Three Western diplomats have returned to Pakistan without seeing eight foreign aid workers who are being detained by Taleban rulers on charges of promoting Christianity.
During their week-long stay in Kabul, the diplomats from Germany, the United States, and Australia were repeatedly denied permission to see their detained nationals. The diplomats' requests for an extension in their visas were also turned down on Monday.
Australian diplomat Alastar Adams told reporters at the airport in Islamabad that they will continue efforts to gain consular access to the detainees and apply for new visas to visit Afghanistan. Mr. Adams says Taleban officials would not tell them when the investigation will be completed.
"They [the Taleban] say that it [the investigation] is more complexed than originally thought and as soon as they are completed we hope we will get advice and we will be following that through the [Taleban] embassy here in Islamabad," he said. "Well, all we can do from here at this time is to find out how the progress of the investigation is going and see access to them as soon as we possibly can. That is our primary focus."
The Taleban told the diplomats that meetings with prisoners under investigations are not allowed. It advised them to wait in neighboring Pakistan until it completes an investigation into the allegations that their nationals were involved in spreading Christianity.
Taleban authorities are holding four Germans, two Australians, and two Americans along with 16 local staff from a German-based aid group, Shelter Now. They have not been seen since they were arrested two weeks ago.
Australian representative Adams says Taleban officials have assured the diplomats that the foreign detainees are safe and well.
"We asked them [the Taleban] had they seen them in the first discussions, they had not.

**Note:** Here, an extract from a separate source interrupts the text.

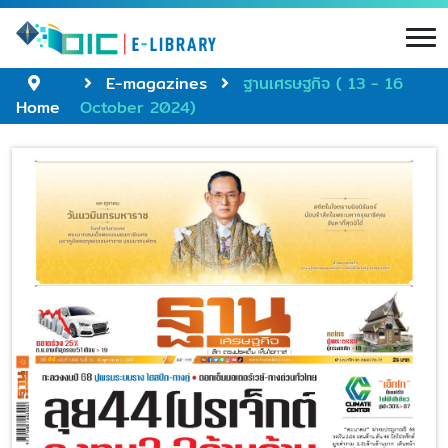
E-magazines
ฐานเศรษฐกิจ ( 13 - 16
Home
October 2024)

So they took the effort to go and check on them for us and face to face they said yes they are well and their health is good, said Mr. Adams. "So somebody has seen them yesterday [Monday] and that is really assuring."

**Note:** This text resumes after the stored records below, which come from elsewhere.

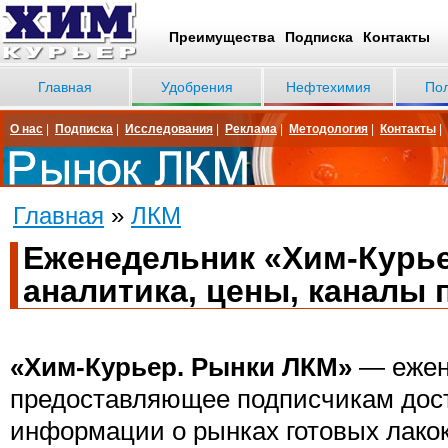
Преимущества
Подписка
Контакты
Главная
Удобрения
Нефтехимия
По
О нас
|
Подписка
|
Исследования
|
Реклама
|
Методология
|
Контакты
|
Главная
»
ЛКМ
Еженедельник «Хим-Курье
аналитика, цены, каналы 
«Хим-Курьер. Рынки ЛКМ»
— ежен
предоставляющее подписчикам дост
информации о рынках готовых лако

The foreign aid workers, six women and two men, are accused of attempting to convert Afghan Muslims to Christianity. The Taleban says it has seized Bibles and other Christian material from the detainees. It says their fate will be determined according to Islamic laws. The Taleban has not explained what punishment they might face. Under its interpretation of Islam, any Afghan Muslim converting to any other religion can expect the death penalty if arrested. Foreigners face a brief jail term and deportation if they are found guilty of breaking Taleban rules.
The only success of the mission to Afghanistan was the handing over of personal items to the Taleban for delivery to the prisoners. American diplomat David Donahue says this has encouraged them.
"We have received a receipt from the Taleban that was signed by the eight detainees that they have received the personal items that we gave to them," says Donahue. "We are pleased that they passed that on. We hope that they [the detainees] understand we are here and that people are trying to have access to them."
Meanwhile, Taleban Foreign Minister Wakil Ahmad Mutawakil told a Pakistan-based Afghan news agency, Afghan Islamic Press that they are considering allowing officials from the International Red Cross to visit the detainees. The Taleban minister gave no indication when the meeting might take place.